Knights and ladies, kings and queens, friars, popes, peasants and
jesters roamed the courtyard at Ensign Intermediate School Friday eating
spareribs nearly the size of their wrists and jousting with pillows.
It was the annual seventh-grade Renaissance Faire, which is a colorful
and educational culmination of student’s study of that time period.
“It makes it a lot more fun and the foods good,” said Adam Dobkin, 12,
a purple and green clad jester who jingled as he talked.
The air was heavy with the rich smells of food as students milled
about in full costume seemingly oblivious to the racket of crashing
plates and shoots from the jousting.
Amid the many era activities such as hair braiding with ribbons and a
dice game known as farkle, one of the favorites was jousting with pillows
while kneeling on bales of hay.
But the absolute longest line at all times was for the Plates O Wrath
-- an entirely made up game with the purpose of making up to children for
the lack of actual violence in jousting, said Joe Fuschetti, a physical
education teacher and event organizer.
The game allowed students to write names, such as their strictest
teachers’, on a plate and throw it against a wall.

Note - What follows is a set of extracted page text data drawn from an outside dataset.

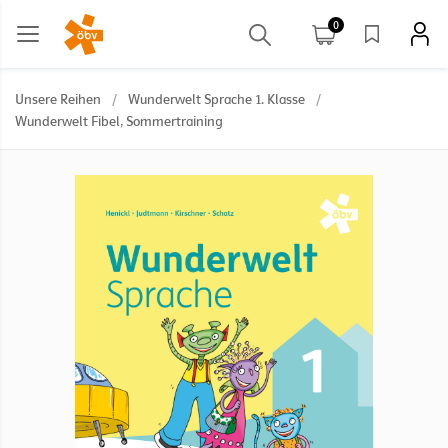
0
Unsere Reihen
/
Wunderwelt Sprache 1. Klasse
/
Wunderwelt Fibel, Sommertraining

The racket from this unstopping popular event actually added a sort of
authentic noisy village feel to the entertainment taking place on a
stage, where students performed Shakespearean plays, read sonnets, danced
and sung.
Parent’s decorations and student’s costumes, many of which they sewed
themselves for the faire, showed a medieval flair in keeping with the
events the teachers spent months planning.
But students were also eager to share their newly learned knowledge of
the times.
“It was the 1400s and the end of the 1300s -- the middle ages,” Alex
Flores, a 13-year-old friar, said of what he learned. “It was a very
religious time.”
His classmate, Shannon Forsythe, 12, had slightly different views of
the time period noting there were many artists.
Others noted that common entertainment of the times should have been
R-rated, for intense violence.
“There was a lot of people, if you did something wrong, they either
called you a heretic or chopped off your head,” said Megan Louvier, 12.
“King Henry was just mean,” agreed Taylor Deschenes, 12.